*** Opening Records for the exercise ***

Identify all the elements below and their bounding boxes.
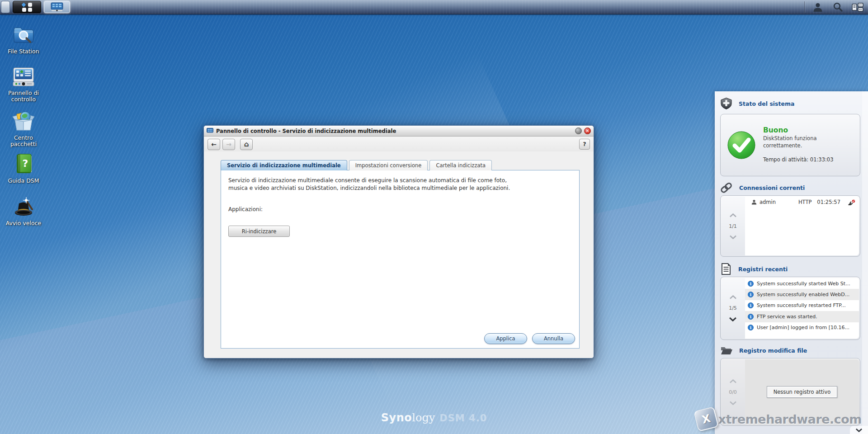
search-button[interactable] <box>831 1 844 13</box>
link-icon <box>720 181 733 194</box>
desktop-icon-dsm-help[interactable]: ? Guida DSM <box>2 153 45 184</box>
window-titlebar[interactable]: Pannello di controllo - Servizio di indi… <box>204 126 594 137</box>
control-panel-window: Pannello di controllo - Servizio di indi… <box>203 125 594 359</box>
desktop-icon-control-panel[interactable]: Pannello di controllo <box>2 66 45 103</box>
tab-conversion-settings[interactable]: Impostazioni conversione <box>349 160 428 170</box>
tab-media-indexing-service[interactable]: Servizio di indicizzazione multimediale <box>221 160 347 170</box>
folder-open-icon <box>720 344 733 356</box>
main-menu-button[interactable] <box>13 1 41 13</box>
svg-text:i: i <box>750 292 752 297</box>
connection-time: 01:25:57 <box>817 199 840 205</box>
dsm-desktop: File Station Pannello di controllo <box>0 0 868 434</box>
help-button[interactable]: ? <box>579 139 590 150</box>
dsm-version-text: DSM 4.0 <box>439 413 487 424</box>
connections-pager: 1/1 <box>721 196 745 256</box>
close-button[interactable]: ✕ <box>584 127 591 134</box>
desktop-icon-label: Guida DSM <box>8 178 39 184</box>
forward-button[interactable]: → <box>222 139 235 150</box>
info-icon: i <box>748 281 754 287</box>
file-station-icon <box>12 24 35 46</box>
user-icon <box>751 199 757 205</box>
page-up-icon[interactable] <box>729 379 737 383</box>
help-icon: ? <box>583 141 586 147</box>
desktop-icon-package-center[interactable]: Centro pacchetti <box>2 110 45 148</box>
disconnect-icon[interactable] <box>848 199 855 205</box>
xtremehardware-text: xtremehardware.com <box>718 412 862 426</box>
svg-text:i: i <box>750 303 752 308</box>
pilot-view-icon <box>852 3 863 12</box>
xtremehardware-watermark: X xtremehardware.com <box>696 409 862 429</box>
taskbar-separator <box>804 1 805 13</box>
pilot-view-button[interactable] <box>851 1 864 13</box>
cancel-button[interactable]: Annulla <box>532 333 575 344</box>
brand-text: logy <box>412 411 435 424</box>
system-status-box: Buono DiskStation funziona correttamente… <box>720 114 860 176</box>
pager-label: 1/5 <box>729 305 737 311</box>
applications-label: Applicazioni: <box>228 206 572 212</box>
info-icon: i <box>748 292 754 297</box>
minimize-button[interactable] <box>575 127 582 134</box>
widget-title: Registro modifica file <box>739 347 807 354</box>
taskbar <box>0 0 868 14</box>
log-row[interactable]: i System successfully started Web St... <box>745 278 859 289</box>
desktop-icon-label: Avvio veloce <box>6 220 41 226</box>
window-title: Pannello di controllo - Servizio di indi… <box>216 128 573 134</box>
taskbar-right-icons <box>804 0 864 14</box>
apply-button[interactable]: Applica <box>484 333 527 344</box>
user-icon <box>813 2 823 12</box>
tab-strip: Servizio di indicizzazione multimediale … <box>221 160 492 170</box>
reindex-button[interactable]: Ri-indicizzare <box>228 226 290 237</box>
desktop-icon-label: File Station <box>8 48 39 55</box>
desktop-icon-quick-start[interactable]: Avvio veloce <box>2 194 45 226</box>
show-desktop-button[interactable] <box>1 1 10 13</box>
status-description: DiskStation funziona correttamente. <box>763 135 831 149</box>
system-status-header: Stato del sistema <box>720 97 794 110</box>
dialog-actions: Applica Annulla <box>484 333 575 344</box>
control-panel-icon <box>12 66 35 88</box>
window-title-icon <box>207 128 213 134</box>
connection-row[interactable]: admin HTTP 01:25:57 <box>745 197 859 208</box>
uptime-label: Tempo di attività: 01:33:03 <box>763 156 834 163</box>
log-row[interactable]: i System successfully restarted FTP... <box>745 300 859 311</box>
file-change-log-header: Registro modifica file <box>720 344 807 357</box>
log-row[interactable]: i System successfully enabled WebD... <box>745 289 859 300</box>
shield-icon <box>720 97 732 110</box>
connections-list: admin HTTP 01:25:57 <box>745 197 859 255</box>
back-button[interactable]: ← <box>208 139 220 150</box>
svg-text:i: i <box>750 281 752 286</box>
page-up-icon[interactable] <box>729 213 737 217</box>
user-menu-button[interactable] <box>811 1 825 13</box>
log-row[interactable]: i FTP service was started. <box>745 311 859 322</box>
page-down-icon[interactable] <box>729 317 737 321</box>
status-text-block: Buono DiskStation funziona correttamente… <box>763 120 834 170</box>
status-ok-icon <box>727 131 756 160</box>
desktop-icon-file-station[interactable]: File Station <box>2 24 45 55</box>
home-icon: ⌂ <box>244 140 249 148</box>
page-down-icon[interactable] <box>729 401 737 405</box>
page-up-icon[interactable] <box>729 295 737 299</box>
taskbar-item-control-panel[interactable] <box>44 1 70 13</box>
connection-protocol: HTTP <box>798 199 811 205</box>
forward-icon: → <box>226 141 231 148</box>
close-icon: ✕ <box>585 129 589 133</box>
xtremehardware-logo: X <box>693 406 719 432</box>
svg-text:?: ? <box>23 158 28 169</box>
page-down-icon[interactable] <box>729 235 737 239</box>
desktop-icon-label: Centro pacchetti <box>2 135 45 148</box>
window-body: Servizio di indicizzazione multimediale … <box>204 151 594 358</box>
no-active-log-label: Nessun registro attivo <box>767 386 838 398</box>
tab-content-panel: Servizio di indicizzazione multimediale … <box>221 170 580 349</box>
recent-logs-box: 1/5 i System successfully started Web St… <box>720 277 860 340</box>
tab-indexed-folder[interactable]: Cartella indicizzata <box>429 160 492 170</box>
widget-title: Stato del sistema <box>739 100 794 107</box>
log-document-icon <box>720 263 732 275</box>
log-row[interactable]: i User [admin] logged in from [10.16... <box>745 322 859 333</box>
control-panel-task-icon <box>51 2 63 12</box>
home-button[interactable]: ⌂ <box>240 139 253 150</box>
svg-text:i: i <box>750 326 752 330</box>
status-value: Buono <box>763 126 834 134</box>
logs-pager: 1/5 <box>721 277 745 340</box>
connection-user: admin <box>760 199 776 205</box>
dsm-help-icon: ? <box>13 153 34 175</box>
connections-header: Connessioni correnti <box>720 181 805 194</box>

*** Closing Records for the exercise ***

Work item: Only lines containing the string "down" are needed. Pull each of them out of the records above.

Answer box:
page-down-icon[interactable] <box>729 317 737 321</box>
page-down-icon[interactable] <box>729 401 737 405</box>
page-down-icon[interactable] <box>729 235 737 239</box>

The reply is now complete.